INPUT MATERIAL
§ §

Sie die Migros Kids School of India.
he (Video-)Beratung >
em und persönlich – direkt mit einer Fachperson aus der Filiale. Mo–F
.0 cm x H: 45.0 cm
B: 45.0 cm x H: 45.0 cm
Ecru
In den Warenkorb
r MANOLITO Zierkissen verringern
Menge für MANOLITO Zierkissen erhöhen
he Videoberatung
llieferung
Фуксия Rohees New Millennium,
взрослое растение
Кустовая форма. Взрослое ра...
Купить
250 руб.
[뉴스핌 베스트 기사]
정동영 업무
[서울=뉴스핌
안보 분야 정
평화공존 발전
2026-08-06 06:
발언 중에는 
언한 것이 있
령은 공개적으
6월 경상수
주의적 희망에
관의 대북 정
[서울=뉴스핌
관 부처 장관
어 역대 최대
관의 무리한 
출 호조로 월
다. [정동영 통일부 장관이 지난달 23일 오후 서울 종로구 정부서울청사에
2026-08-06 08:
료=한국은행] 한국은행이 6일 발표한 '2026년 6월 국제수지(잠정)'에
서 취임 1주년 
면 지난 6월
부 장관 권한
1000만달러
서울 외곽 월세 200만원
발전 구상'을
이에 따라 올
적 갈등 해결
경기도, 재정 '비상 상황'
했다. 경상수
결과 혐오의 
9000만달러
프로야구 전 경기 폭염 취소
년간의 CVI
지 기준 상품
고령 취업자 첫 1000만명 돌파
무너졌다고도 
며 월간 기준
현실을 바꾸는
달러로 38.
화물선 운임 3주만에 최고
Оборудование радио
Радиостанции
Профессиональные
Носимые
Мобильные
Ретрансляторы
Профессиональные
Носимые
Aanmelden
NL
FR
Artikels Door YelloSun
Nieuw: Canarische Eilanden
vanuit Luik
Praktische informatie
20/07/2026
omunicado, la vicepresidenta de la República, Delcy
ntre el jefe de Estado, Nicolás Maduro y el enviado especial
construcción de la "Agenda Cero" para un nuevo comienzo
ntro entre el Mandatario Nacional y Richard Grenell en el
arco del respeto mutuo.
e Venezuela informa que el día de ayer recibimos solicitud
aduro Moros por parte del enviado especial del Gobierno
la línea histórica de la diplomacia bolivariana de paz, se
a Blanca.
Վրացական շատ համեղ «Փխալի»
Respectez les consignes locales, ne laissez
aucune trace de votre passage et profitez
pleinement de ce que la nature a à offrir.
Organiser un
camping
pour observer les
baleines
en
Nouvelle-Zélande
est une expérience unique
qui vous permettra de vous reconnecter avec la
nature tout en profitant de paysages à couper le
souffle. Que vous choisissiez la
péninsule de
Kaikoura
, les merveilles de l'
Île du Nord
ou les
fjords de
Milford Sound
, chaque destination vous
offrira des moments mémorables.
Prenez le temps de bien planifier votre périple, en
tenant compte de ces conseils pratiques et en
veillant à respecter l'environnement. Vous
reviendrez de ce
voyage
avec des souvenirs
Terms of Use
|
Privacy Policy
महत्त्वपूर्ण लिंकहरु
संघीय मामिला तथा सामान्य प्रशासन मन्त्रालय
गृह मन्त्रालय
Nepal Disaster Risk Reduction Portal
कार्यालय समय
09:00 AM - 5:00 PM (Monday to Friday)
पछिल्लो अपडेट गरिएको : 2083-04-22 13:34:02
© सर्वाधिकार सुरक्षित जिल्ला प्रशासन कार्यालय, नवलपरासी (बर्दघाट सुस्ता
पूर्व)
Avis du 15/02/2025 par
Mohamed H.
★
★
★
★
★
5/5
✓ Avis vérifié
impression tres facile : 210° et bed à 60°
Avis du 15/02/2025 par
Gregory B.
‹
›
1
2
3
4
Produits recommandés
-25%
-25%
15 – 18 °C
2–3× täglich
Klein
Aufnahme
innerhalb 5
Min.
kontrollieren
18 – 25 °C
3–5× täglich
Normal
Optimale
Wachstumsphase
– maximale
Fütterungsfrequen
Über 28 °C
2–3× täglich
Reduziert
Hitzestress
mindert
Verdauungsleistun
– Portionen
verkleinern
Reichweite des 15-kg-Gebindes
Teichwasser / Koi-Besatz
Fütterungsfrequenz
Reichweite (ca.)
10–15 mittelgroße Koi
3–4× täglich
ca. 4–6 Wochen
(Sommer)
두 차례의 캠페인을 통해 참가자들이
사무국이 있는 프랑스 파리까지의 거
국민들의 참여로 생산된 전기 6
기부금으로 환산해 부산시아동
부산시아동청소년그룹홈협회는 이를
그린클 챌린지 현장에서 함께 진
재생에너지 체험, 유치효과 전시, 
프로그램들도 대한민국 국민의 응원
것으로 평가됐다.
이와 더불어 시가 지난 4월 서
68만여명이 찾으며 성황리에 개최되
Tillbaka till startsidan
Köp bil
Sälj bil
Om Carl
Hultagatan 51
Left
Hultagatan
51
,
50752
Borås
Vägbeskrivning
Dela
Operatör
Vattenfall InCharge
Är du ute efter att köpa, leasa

§ §

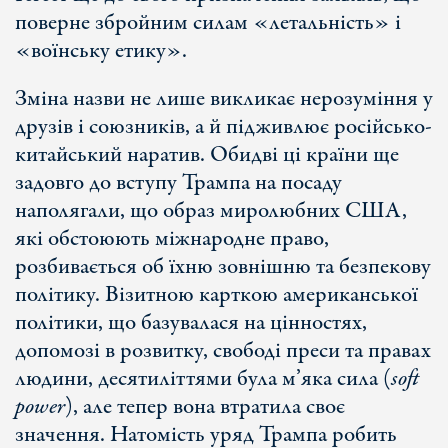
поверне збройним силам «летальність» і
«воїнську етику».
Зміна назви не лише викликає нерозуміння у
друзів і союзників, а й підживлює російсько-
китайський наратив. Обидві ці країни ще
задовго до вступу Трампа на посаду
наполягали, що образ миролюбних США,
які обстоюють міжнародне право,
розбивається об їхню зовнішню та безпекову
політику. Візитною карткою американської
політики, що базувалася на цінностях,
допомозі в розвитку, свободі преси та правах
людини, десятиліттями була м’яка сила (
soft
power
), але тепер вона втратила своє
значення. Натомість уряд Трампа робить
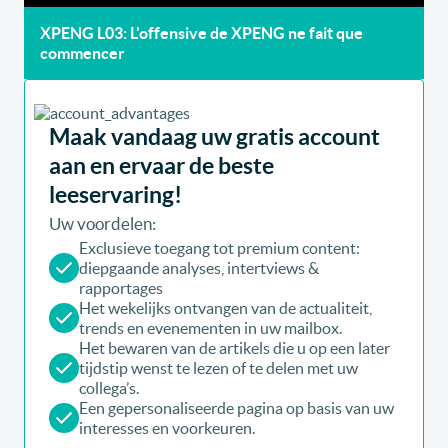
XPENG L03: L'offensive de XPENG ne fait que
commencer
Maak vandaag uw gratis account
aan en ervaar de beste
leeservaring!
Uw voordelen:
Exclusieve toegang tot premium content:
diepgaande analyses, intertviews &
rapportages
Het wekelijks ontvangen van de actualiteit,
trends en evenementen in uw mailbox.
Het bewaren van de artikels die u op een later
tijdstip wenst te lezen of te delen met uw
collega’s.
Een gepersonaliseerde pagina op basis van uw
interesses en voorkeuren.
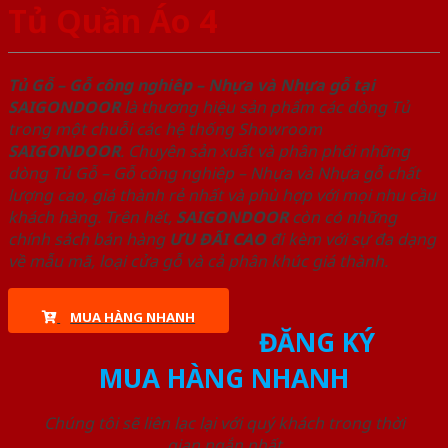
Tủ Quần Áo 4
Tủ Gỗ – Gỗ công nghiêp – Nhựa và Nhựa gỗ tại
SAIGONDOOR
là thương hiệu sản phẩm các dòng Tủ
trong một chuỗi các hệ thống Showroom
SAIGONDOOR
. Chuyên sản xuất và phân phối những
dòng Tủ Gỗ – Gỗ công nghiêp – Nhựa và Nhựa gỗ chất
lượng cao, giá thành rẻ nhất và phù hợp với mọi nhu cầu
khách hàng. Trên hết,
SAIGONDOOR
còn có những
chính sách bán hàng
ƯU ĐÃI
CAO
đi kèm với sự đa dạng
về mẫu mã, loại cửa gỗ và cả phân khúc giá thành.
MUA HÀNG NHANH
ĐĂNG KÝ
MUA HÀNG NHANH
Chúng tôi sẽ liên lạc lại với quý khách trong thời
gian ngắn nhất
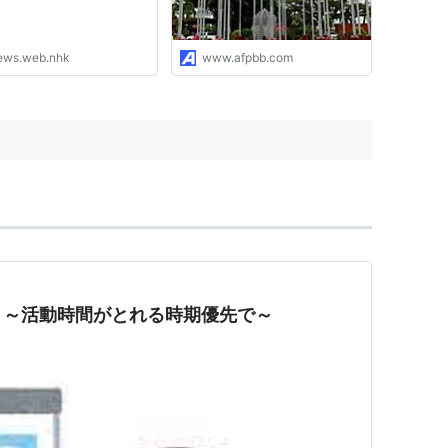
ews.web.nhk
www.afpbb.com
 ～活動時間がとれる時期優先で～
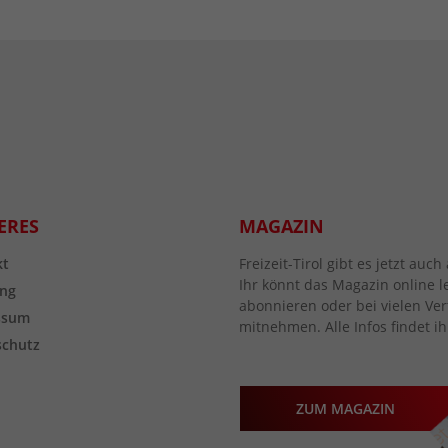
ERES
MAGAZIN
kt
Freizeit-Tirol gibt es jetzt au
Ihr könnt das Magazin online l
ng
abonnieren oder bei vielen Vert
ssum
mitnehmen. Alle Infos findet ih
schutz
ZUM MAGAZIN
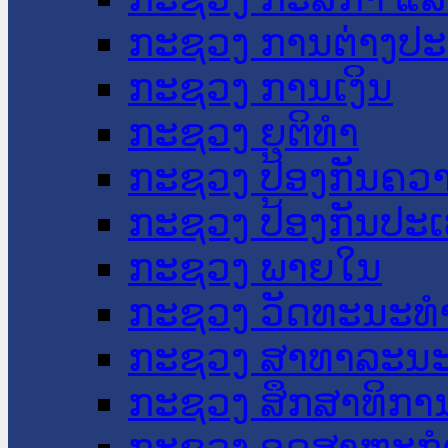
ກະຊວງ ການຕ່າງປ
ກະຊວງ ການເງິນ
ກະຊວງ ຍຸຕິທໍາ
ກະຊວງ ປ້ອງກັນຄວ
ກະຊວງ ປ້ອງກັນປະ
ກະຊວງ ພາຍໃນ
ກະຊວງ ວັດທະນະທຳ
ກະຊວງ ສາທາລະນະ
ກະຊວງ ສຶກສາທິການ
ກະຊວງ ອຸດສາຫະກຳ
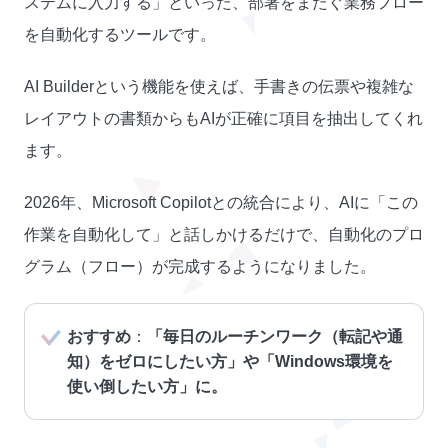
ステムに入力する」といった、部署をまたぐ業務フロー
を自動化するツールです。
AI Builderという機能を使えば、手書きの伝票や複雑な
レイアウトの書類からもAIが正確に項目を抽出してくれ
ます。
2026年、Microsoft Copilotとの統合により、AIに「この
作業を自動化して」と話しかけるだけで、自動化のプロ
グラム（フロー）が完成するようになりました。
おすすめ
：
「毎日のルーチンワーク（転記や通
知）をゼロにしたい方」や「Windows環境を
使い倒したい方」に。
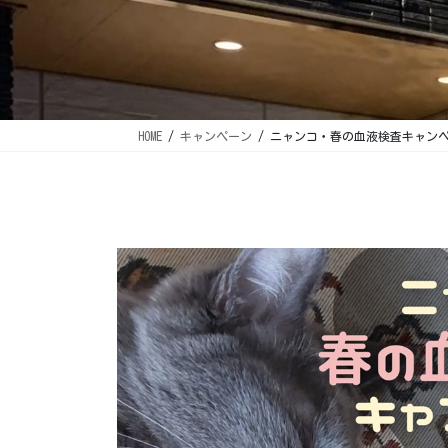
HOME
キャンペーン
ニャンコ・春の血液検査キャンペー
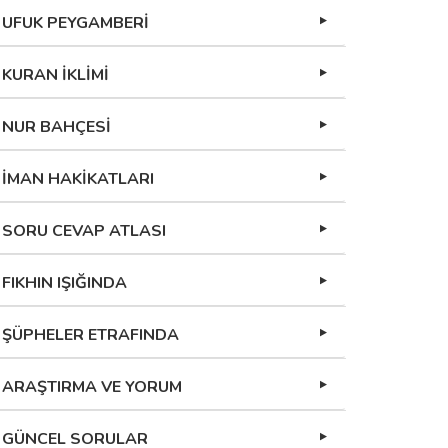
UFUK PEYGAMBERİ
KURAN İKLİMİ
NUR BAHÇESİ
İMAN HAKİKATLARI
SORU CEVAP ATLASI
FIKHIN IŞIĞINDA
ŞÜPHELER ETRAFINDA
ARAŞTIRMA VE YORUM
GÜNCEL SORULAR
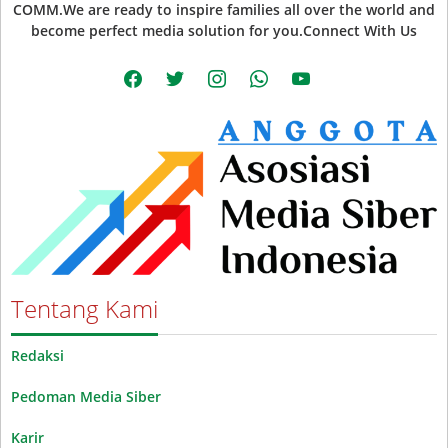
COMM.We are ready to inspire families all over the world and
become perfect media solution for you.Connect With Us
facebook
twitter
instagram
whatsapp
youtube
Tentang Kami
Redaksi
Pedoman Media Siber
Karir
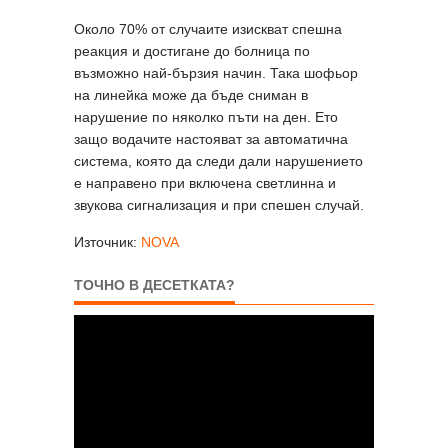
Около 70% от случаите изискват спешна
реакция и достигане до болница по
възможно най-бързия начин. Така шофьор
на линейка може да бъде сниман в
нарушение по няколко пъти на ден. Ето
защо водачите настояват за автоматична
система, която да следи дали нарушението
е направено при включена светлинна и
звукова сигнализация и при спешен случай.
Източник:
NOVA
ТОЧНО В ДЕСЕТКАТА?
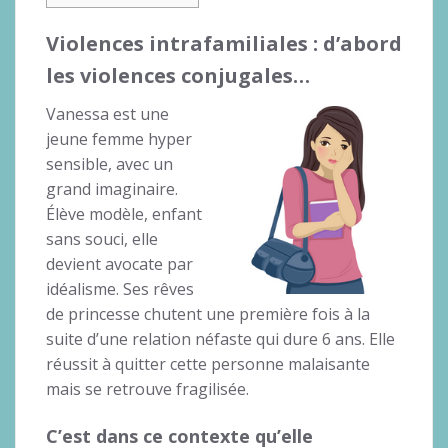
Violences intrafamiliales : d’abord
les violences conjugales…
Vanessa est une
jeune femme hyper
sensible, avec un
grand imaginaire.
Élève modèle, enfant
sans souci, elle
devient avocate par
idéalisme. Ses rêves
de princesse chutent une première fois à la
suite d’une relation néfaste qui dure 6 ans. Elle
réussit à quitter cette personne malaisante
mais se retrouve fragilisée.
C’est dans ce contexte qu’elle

§ §

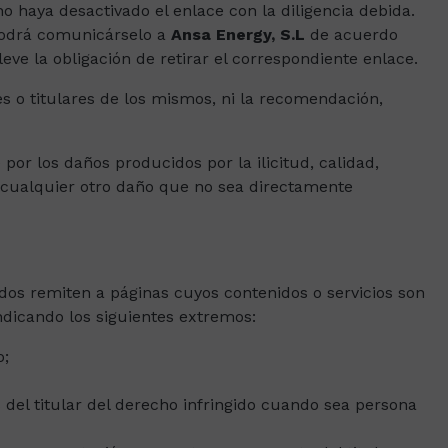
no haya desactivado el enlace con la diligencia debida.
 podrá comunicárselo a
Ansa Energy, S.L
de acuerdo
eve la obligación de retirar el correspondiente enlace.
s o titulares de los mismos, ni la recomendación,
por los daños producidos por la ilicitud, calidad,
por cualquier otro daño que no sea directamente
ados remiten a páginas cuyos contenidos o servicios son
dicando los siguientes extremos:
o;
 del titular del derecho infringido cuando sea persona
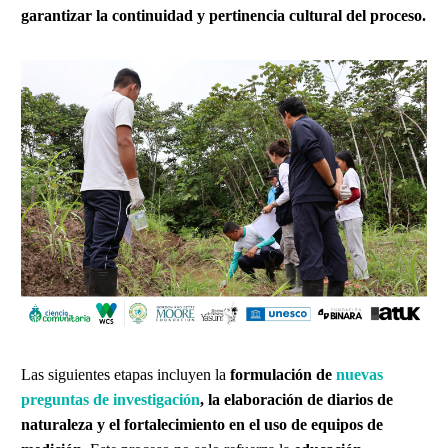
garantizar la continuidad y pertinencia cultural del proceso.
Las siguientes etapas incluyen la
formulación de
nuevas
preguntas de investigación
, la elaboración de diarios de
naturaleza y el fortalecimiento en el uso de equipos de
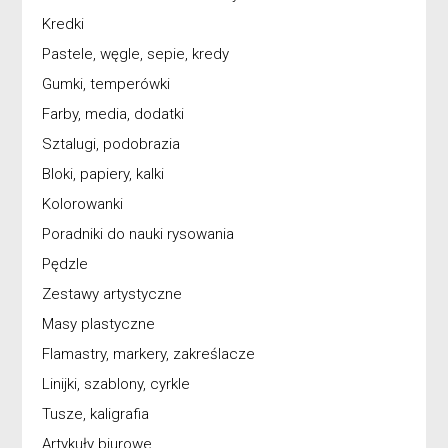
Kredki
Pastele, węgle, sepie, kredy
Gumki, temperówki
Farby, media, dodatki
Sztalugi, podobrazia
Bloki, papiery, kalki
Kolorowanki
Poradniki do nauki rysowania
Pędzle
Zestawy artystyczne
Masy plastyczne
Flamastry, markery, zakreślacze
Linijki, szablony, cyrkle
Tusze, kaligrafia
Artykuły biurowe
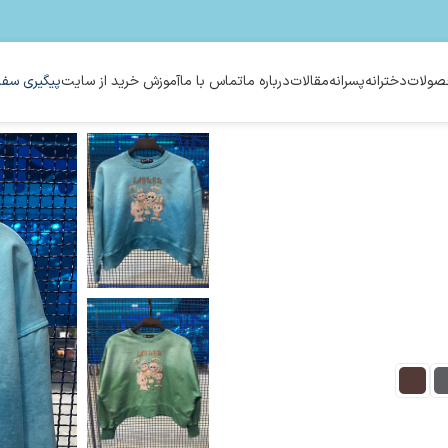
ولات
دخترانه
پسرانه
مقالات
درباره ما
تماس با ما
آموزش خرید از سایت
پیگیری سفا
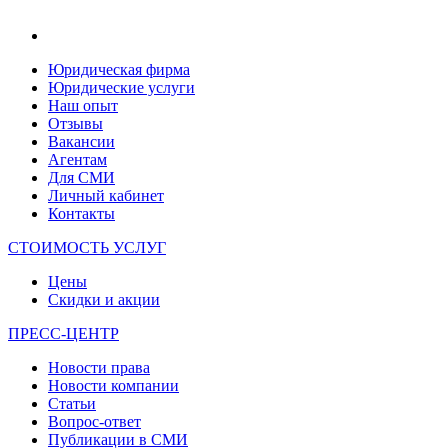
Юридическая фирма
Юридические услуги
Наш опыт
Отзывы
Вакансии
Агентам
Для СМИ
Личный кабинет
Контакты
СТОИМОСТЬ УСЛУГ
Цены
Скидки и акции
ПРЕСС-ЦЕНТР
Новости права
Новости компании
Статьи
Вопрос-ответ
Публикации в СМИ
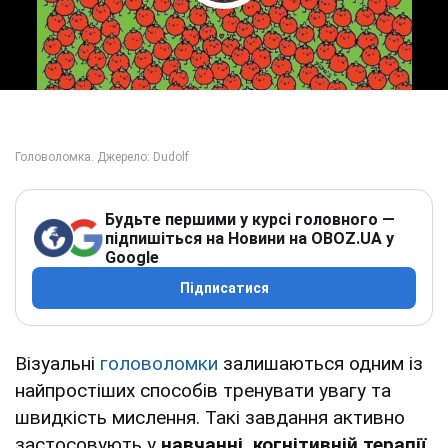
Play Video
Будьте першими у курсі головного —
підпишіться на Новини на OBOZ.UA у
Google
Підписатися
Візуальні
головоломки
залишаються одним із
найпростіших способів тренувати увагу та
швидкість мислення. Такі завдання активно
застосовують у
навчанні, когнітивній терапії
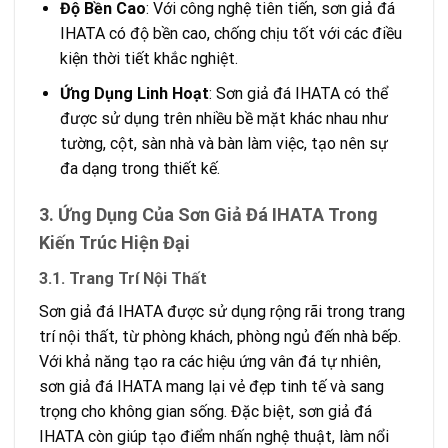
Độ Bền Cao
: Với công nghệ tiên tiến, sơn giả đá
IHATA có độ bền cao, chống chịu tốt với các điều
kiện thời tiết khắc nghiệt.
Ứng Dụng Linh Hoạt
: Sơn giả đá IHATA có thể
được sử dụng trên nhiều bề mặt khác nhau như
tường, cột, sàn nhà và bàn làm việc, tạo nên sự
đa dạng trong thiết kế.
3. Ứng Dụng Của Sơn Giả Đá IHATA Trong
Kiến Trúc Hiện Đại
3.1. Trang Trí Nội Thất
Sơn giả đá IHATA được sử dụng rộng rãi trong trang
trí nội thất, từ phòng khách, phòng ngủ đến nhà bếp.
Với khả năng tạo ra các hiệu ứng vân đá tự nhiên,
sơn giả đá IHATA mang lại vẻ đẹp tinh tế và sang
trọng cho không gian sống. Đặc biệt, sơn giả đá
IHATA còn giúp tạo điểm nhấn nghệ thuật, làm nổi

§ §

ASSIGNMENT
Extract every line of the records above that contains the word "IHATA".

REPLY
IHATA có độ bền cao, chống chịu tốt với các điều
: Sơn giả đá IHATA có thể
3. Ứng Dụng Của Sơn Giả Đá IHATA Trong
Sơn giả đá IHATA được sử dụng rộng rãi trong trang
sơn giả đá IHATA mang lại vẻ đẹp tinh tế và sang
IHATA còn giúp tạo điểm nhấn nghệ thuật, làm nổi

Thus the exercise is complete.